Prospex Energy PLC shares fell on Monday, after it released its year-end review and business development update.

Shares in Prospex were down 11% at 4.84 pence each in London on Monday morning. In the last 12 months, the stock is down 60%.

On Monday, the Europe-focused gas and power project investor released its year-end review and business development update.

Prospex reported gross quarterly gas production of 5.7 million standard cubic meters for the third quarter of 2023, and gross revenue of €1.9 million.

In July, the group began production at its Podere Maia-1 gas well site at Selva field, Italy. Along with a reduction in debt, Prospex said this makes it ‘well positioned to capitalise on future investment opportunities.’

In October, the Podere Maia-1 well was running at 62,000 standard cubic meters per day. The company is targeting long-term production of at least 80,000 scm/d after the testing period concludes in December.
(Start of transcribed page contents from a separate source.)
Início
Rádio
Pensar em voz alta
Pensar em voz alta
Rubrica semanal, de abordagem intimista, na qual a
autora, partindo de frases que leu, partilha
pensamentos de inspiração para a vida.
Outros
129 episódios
By September, Prospex converted all convertible loan notes issued in July 2022 into equity at 4.25 pence each. The £1.9 million raised was used to fund the Selva development project.

Selva is a joint venture between Prospex and Po Valley Operations Ltd, the two holding a 37% and 63% stake, respectively.
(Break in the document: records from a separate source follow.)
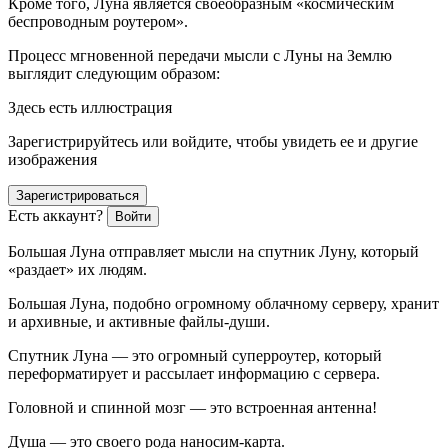
Кроме того, Луна является своеобразным
«космическим
беспроводным роутером».
Процесс мгновенной передачи мысли с Луны на Землю
выглядит следующим образом:
Здесь есть иллюстрация
Зарегистрируйтесь или войдите, чтобы увидеть ее и другие
изображения
Зарегистрироваться
Есть аккаунт?
Войти
Большая Луна отправляет мысли на спутник Луну, который
«раздает» их людям.
Большая Луна, подобно огромному облачному серверу, хранит
и архивные, и активные файлы-души.
Спутник Луна — это огромный суперроутер, который
переформатирует и рассылает информацию с сервера.
Головной и спинной мозг — это встроенная антенна!
Душа — это своего рода наносим-карта.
In February, Po Valley signed a gas sales agreement on behalf of the pair with BP Gas Marketing Ltd. Prospex previously estimated 37 million standard cubic metres of natural gas to be supplied to BPGM under the 18-month supply agreement.

Along with its El Romeral power plant in southern Spain, the development of this site now gives Prospex two cash-generative onshore assets in two European countries.

The El Romeral plant is expected to have generated gross revenues of €1.8 million in 2023.

In May, 20 hectares adjacent to the El Romeral plant were leased for 25 years through Tarba Energia SL, a Spanish affiliate of Prospex, for the development of a five megawatt solar panel project. The project ‘will produce electricity through photovoltaic solar energy and increase output from the plant by up to 60%,’ Prospex said.

The group also said that permit applications are underway for the drilling of five more wells in Spain and three in Italy.

Prospex’s Chief Executive Officer Mark Routh said: ‘As I look back on 2023, I am proud of what the company has achieved. We now have two producing, cash generative assets in Europe. This was made possible by issuing convertible loan notes last year, which enabled us to fund the Selva development project to first gas production in early July 2023 - a significant milestone.’

However, during 2023, investment opportunities in which Prospex was interested fell through.

After undertaking in-depth evaluations of several offers, two were advanced to the heads of terms stage. One of these was passed up after Prospex anticipated prohibitively high drilling and development costs.

The other, a farm-in offer, was abandoned after Prospex was advised that ‘continued challenging market conditions’ would limit support for the necessary fundraising efforts before the new year.

‘The company will continue to evaluate investment opportunities in the new year. However, and in order to minimise diluting investors, Prospex is actively pursuing the self-funded acquisition of highly prospective open-acreage in proven onshore basins in Europe,’ Prospex said.